The decomposition of the zero vector can be represented as follows:

$\vec{0}=\; 0\; \cdot \vec{i}+\; 0\; \cdot \vec{j}$.

The coefficients of equal vectors are correspondingly equal. Conversely, if the coefficients of vectors are correspondingly equal, then the vectors themselves are also equal.

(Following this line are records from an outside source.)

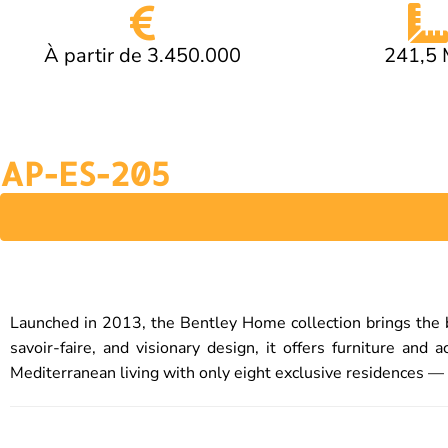
À partir de 3.450.000
241,5
AP-ES-205
Launched in 2013, the Bentley Home collection brings the bran
savoir-faire, and visionary design, it offers furniture a
Mediterranean living with only eight exclusive residences — p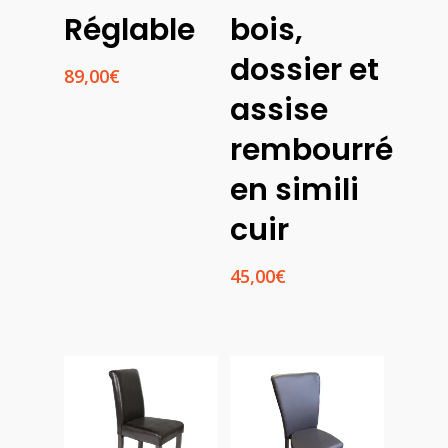
Réglable
bois,
dossier et
89,00
€
assise
rembourré
en simili
cuir
45,00
€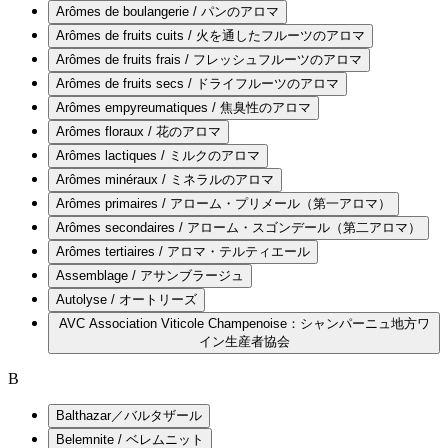
Arômes de boulangerie / パンのアロマ
Arômes de fruits cuits / 火を通したフルーツのアロマ
Arômes de fruits frais / フレッシュフルーツのアロマ
Arômes de fruits secs / ドライフルーツのアロマ
Arômes empyreumatiques / 焦臭性のアロマ
Arômes floraux / 花のアロマ
Arômes lactiques / ミルクのアロマ
Arômes minéraux / ミネラルのアロマ
Arômes primaires / アローム・プリメール（第一アロマ）
Arômes secondaires / アローム・スゴンデール（第二アロマ）
Arômes tertiaires / アロマ・テルティエール
Assemblage / アサンブラージュ
Autolyse / オートリーズ
AVC Association Viticole Champenoise：シャンパーニュ地方ワ
イン生産者協会
B
Balthazar／バルタザール
Belemnite / ベレムニット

The length of a vector or its modulus in coordinates

Let the coordinates of the vector be given $\vec{a}${x; y}, that is, the initial point of the vector $\vec{a}$ has coordinates (0;0), and the end point - (x;y). Then, using the formula for the length of a segment, we obtain a formula for determining the modulus of a vector:

Coordinates of the sum and difference of vectors

Let the vectors be given $\vec{a}${x₁,y₁} and $\vec{b}${x₂,y₂}: Let's find the coordinates {x,y} of the vector $\vec{c}=\vec{a}+\vec{b}$, используя геометрическое определение суммы векторов:
Since AC=OB and DF=OE, then x = x₁ + x₂, y = y₁ + y₂. Thus, the coordinates of the sum of two vectors are equal to the sum of the corresponding coordinates of these vectors.
You can derive these formulas using the properties of vector addition and vector multiplication by a number: Obviously, to find the coordinates of the sum of several vectors, you need to add up the corresponding coordinates of these vectors.
In a similar way, formulas for the coordinates of the difference of two vectors are obtained $\vec{d}=\vec{a}-\vec{b}$. The coordinates of the difference of two vectors are equal to the difference of the corresponding coordinates of these vectors.

Coordinates of the vector, if the coordinates of its start and end points are given

Let the coordinates of the initial point A(x₁, y₁) of the vector $\overrightarrow{\mathrm{AB}}$ and the end point B be given B(x₂, y₂).
Since $\overrightarrow{\mathrm{AB}}=\overrightarrow{\mathrm{OB}}-\overrightarrow{\mathrm{OA}}$,then the vector $\overrightarrow{\mathrm{AB}}$ has coordinates

{x₂ - x₁, y₂ - y₁}.

Thus, to find the coordinates of the vector $\overrightarrow{\mathrm{AB}}$, we must subtract the corresponding coordinates of the initial point from the coordinates of the end point of the vector, and the formula for calculating its modulus is:

Coordinates of the product of a vector by a number

The coordinates of the product of a vector $\vec{a}${x, y} by a number q are equal to the products of the corresponding coordinates by this number: Therefore, the coordinates of the vector q⋅$\vec{a}${qx, qy}.